Given data: Begin

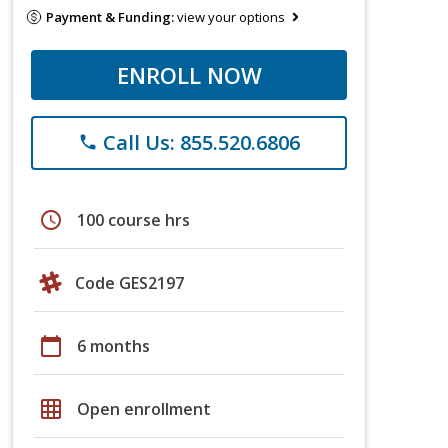
Payment & Funding:
view your options
ENROLL NOW
Call Us: 855.520.6806
phone
schedule
100 course hrs
Code GES2197
calendar_today
6 months
grid_on
Open enrollment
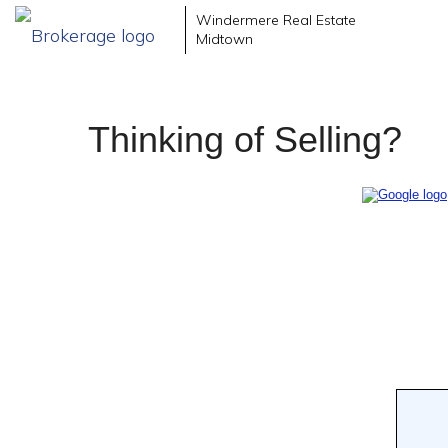
Windermere Real Estate
Midtown
Thinking of Selling?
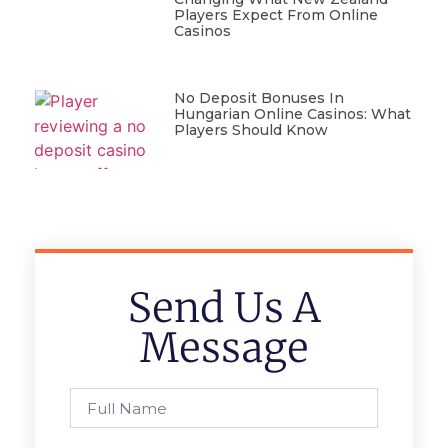
Players Expect From Online
Casinos
No Deposit Bonuses In
Hungarian Online Casinos: What
Players Should Know
Send Us A
Message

Given data: End

▶ _Task brief_:
Set down the entries shown above once more, exactly as they read, but without pictures.

▶ _Exercise result_:
Payment & Funding:
view your options
ENROLL NOW
Call Us: 855.520.6806
phone
schedule
100 course hrs
Code GES2197
calendar_today
6 months
grid_on
Open enrollment
Windermere Real Estate
Midtown
Thinking of Selling?
Players Expect From Online
Casinos
No Deposit Bonuses In
Hungarian Online Casinos: What
Players Should Know
Send Us A
Message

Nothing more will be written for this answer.